Airbus veut réduire la consommation de carburant des avions en s’inspirant des formations des oies migratrices. Un test crucial a été réalisé entre septembre et octobre avec des compagnies aériennes.

Ce mois de décembre, le projet Fello’fly d’Airbus franchit une nouvelle étape importante, en complétant une nouvelle phase d’essai avec Air France, Delta Air Lines, French Bee, et Virgin Atlantic. Démarré il y a plusieurs années, Fello’fly vise à réduire la consommation de carburant des avions, sur les vols long-courriers, en s’inspirant des oies migratrices. Plus précisément, l’idée est de faire voler les avions ensemble, en adoptant une formation similaire à celle de ces oies, afin que les avions placés derrière puissent profiter des courants d’air porteurs créés par l’avion en tête, pour réduire la consommation de carburant.

Les essais ont été menés avec huit avions au-dessus de l’océan Atlantique Nord entre septembre et octobre, dans le but de démontrer “que le concept opérationnel est une méthode viable et sûre pour guider deux avions afin qu’ils se rencontrent à un moment et à un endroit précis (processus de rendez-vous), tout en maintenant une séparation verticale totale et en restant conforme à la réglementation du trafic aérien.” Pour le moment, cette méthode n’a pas encore été utilisée sur des vols commerciaux.
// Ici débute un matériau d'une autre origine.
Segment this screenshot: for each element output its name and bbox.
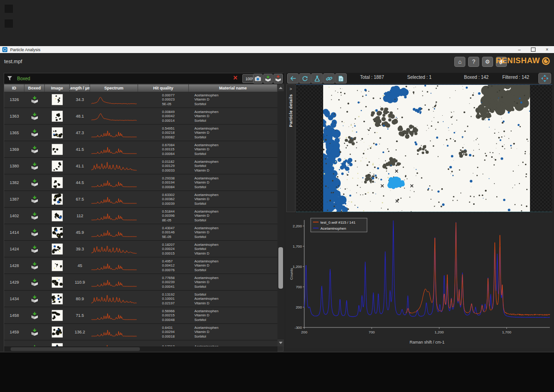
cell-boxed[interactable] xyxy=(24,341,45,346)
table-row[interactable]: 1424 39.30.182070.000240.00015Acetaminop… xyxy=(4,241,277,257)
hscrollbar-thumb[interactable] xyxy=(11,347,140,351)
column-header-image[interactable]: Image xyxy=(45,84,70,92)
capture-image-button[interactable] xyxy=(253,74,263,83)
table-row[interactable]: 1434 80.90.131920.100010.02197SorbitolAc… xyxy=(4,291,277,307)
cell-length: 71.5 xyxy=(70,308,90,323)
desktop-background xyxy=(0,0,554,46)
cell-boxed[interactable] xyxy=(24,175,45,190)
box-red-icon xyxy=(275,75,282,82)
scroll-down-button[interactable] xyxy=(277,339,284,346)
spectrum-chart-svg: -3002007001,2001,7002,2002007001,2001,70… xyxy=(286,214,552,348)
cell-hit-quality: 0.569660.002150.00048 xyxy=(138,308,189,323)
desktop-icon[interactable] xyxy=(5,19,13,28)
particle-thumbnail xyxy=(52,260,63,271)
cell-material: AcetaminophenVitamin DSorbitol xyxy=(189,92,277,107)
cell-id: 1369 xyxy=(4,142,24,157)
navigate-button[interactable] xyxy=(538,73,551,84)
cell-boxed[interactable] xyxy=(24,92,45,107)
cell-boxed[interactable] xyxy=(24,308,45,323)
table-row[interactable]: 1369 41.50.670840.001150.00064Acetaminop… xyxy=(4,142,277,158)
cell-boxed[interactable] xyxy=(24,208,45,224)
unbox-particle-button[interactable] xyxy=(273,74,283,83)
cell-boxed[interactable] xyxy=(24,258,45,273)
particle-map-image[interactable] xyxy=(323,85,530,212)
svg-text:2,200: 2,200 xyxy=(293,224,302,228)
table-row[interactable]: 1459 136.20.64310.002940.00018Acetaminop… xyxy=(4,324,277,340)
cell-material: AcetaminophenSorbitolVitamin D xyxy=(189,241,277,257)
brand-name: RENISHAW xyxy=(496,56,540,65)
column-header-id[interactable]: ID xyxy=(4,84,24,92)
app-icon xyxy=(2,47,7,52)
cell-boxed[interactable] xyxy=(24,241,45,257)
table-row[interactable]: 1363 48.10.008490.000420.00014Acetaminop… xyxy=(4,108,277,125)
minimize-button[interactable]: – xyxy=(512,46,526,53)
table-row[interactable]: 1465 51.40.172170.02790AcetaminophenSorb… xyxy=(4,341,277,346)
cell-spectrum xyxy=(90,125,138,141)
cell-image xyxy=(45,191,70,207)
cell-image xyxy=(45,291,70,307)
brand-emblem-icon xyxy=(542,57,550,65)
image-viewport xyxy=(296,84,552,212)
cell-material: AcetaminophenSorbitolVitamin D xyxy=(189,158,277,174)
cell-boxed[interactable] xyxy=(24,291,45,307)
spectrum-sparkline xyxy=(91,326,137,339)
cell-spectrum xyxy=(90,341,138,346)
cell-hit-quality: 0.011820.001290.00033 xyxy=(138,158,189,174)
particle-thumbnail xyxy=(52,160,63,172)
help-button[interactable]: ? xyxy=(468,57,479,67)
column-header-hit-quality[interactable]: Hit quality xyxy=(138,84,189,92)
table-row[interactable]: 1402 1120.518440.003968E-05Acetaminophen… xyxy=(4,208,277,224)
particle-details-tab[interactable]: > Particle details xyxy=(286,84,295,212)
particle-thumbnail xyxy=(52,210,63,221)
analysis-button[interactable] xyxy=(311,73,323,83)
cell-boxed[interactable] xyxy=(24,274,45,290)
settings-button[interactable]: ⚙ xyxy=(482,57,493,67)
scrollbar-thumb[interactable] xyxy=(278,247,283,289)
particle-details-tab-label: Particle details xyxy=(289,94,293,127)
cell-boxed[interactable] xyxy=(24,158,45,174)
cell-id: 1414 xyxy=(4,225,24,240)
box-particle-button[interactable] xyxy=(263,74,273,83)
clear-filter-button[interactable]: × xyxy=(233,74,237,82)
table-row[interactable]: 1326 34.30.000770.000235E-05Acetaminophe… xyxy=(4,92,277,108)
desktop-icon[interactable] xyxy=(5,5,13,13)
column-header-boxed[interactable]: Boxed xyxy=(24,84,45,92)
cell-boxed[interactable] xyxy=(24,324,45,340)
horizontal-scrollbar[interactable] xyxy=(4,346,277,352)
table-row[interactable]: 1365 47.30.549510.002180.00082Acetaminop… xyxy=(4,125,277,141)
vertical-scrollbar[interactable] xyxy=(277,84,284,346)
link-button[interactable] xyxy=(323,73,335,83)
table-row[interactable]: 1458 71.50.569660.002150.00048Acetaminop… xyxy=(4,308,277,324)
svg-text:1,700: 1,700 xyxy=(293,244,302,249)
filter-funnel-icon[interactable] xyxy=(7,76,12,81)
table-row[interactable]: 1387 67.50.633020.003620.00039Acetaminop… xyxy=(4,191,277,208)
cell-material: AcetaminophenVitamin DSorbitol xyxy=(189,208,277,224)
cell-boxed[interactable] xyxy=(24,225,45,240)
home-button[interactable]: ⌂ xyxy=(454,57,465,67)
table-row[interactable]: 1414 45.90.430470.001465E-05Acetaminophe… xyxy=(4,225,277,241)
cell-boxed[interactable] xyxy=(24,142,45,157)
spectrum-sparkline xyxy=(91,243,137,255)
column-header-material[interactable]: Material name xyxy=(189,84,277,92)
particle-thumbnail xyxy=(52,343,63,346)
column-header-spectrum[interactable]: Spectrum xyxy=(90,84,138,92)
table-row[interactable]: 1382 44.50.293380.001940.00084Acetaminop… xyxy=(4,175,277,191)
table-row[interactable]: 1429 110.90.776580.002390.00041Acetamino… xyxy=(4,274,277,291)
cell-hit-quality: 0.000770.000235E-05 xyxy=(138,92,189,107)
refresh-button[interactable] xyxy=(299,73,311,83)
column-header-length[interactable]: Length / μm xyxy=(70,84,90,92)
table-row[interactable]: 1428 450.49570.004120.00076Acetaminophen… xyxy=(4,258,277,274)
particle-thumbnail xyxy=(52,227,63,238)
close-button[interactable]: × xyxy=(540,46,554,53)
table-row[interactable]: 1380 41.10.011820.001290.00033Acetaminop… xyxy=(4,158,277,174)
report-button[interactable] xyxy=(335,73,347,83)
maximize-button[interactable] xyxy=(526,46,540,53)
series-test xyxy=(406,223,550,315)
scroll-up-button[interactable] xyxy=(277,84,284,91)
cell-hit-quality: 0.172170.02790 xyxy=(138,341,189,346)
chevron-right-icon: > xyxy=(289,87,292,91)
cell-boxed[interactable] xyxy=(24,108,45,124)
cell-boxed[interactable] xyxy=(24,191,45,207)
back-button[interactable] xyxy=(287,73,299,83)
cell-boxed[interactable] xyxy=(24,125,45,141)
Néanmoins, Airbus indique que la réussite de ce test du processus de rendez-vous est une étape importante vers de futures économies de carburant.

Des économies importantes

En tout cas, grâce à cette technique inspirée des oies, Airbus pourrait permettre aux compagnies aériennes de faire d’importantes économies, et de réduire un peu plus leurs émissions de CO2. En effet, l’entreprise estime qu’une fois opérationnel, Fello’fly (démarré en 2019) permettra aux formations d’économiser jusqu’à 5 % sur les vols long-courriers.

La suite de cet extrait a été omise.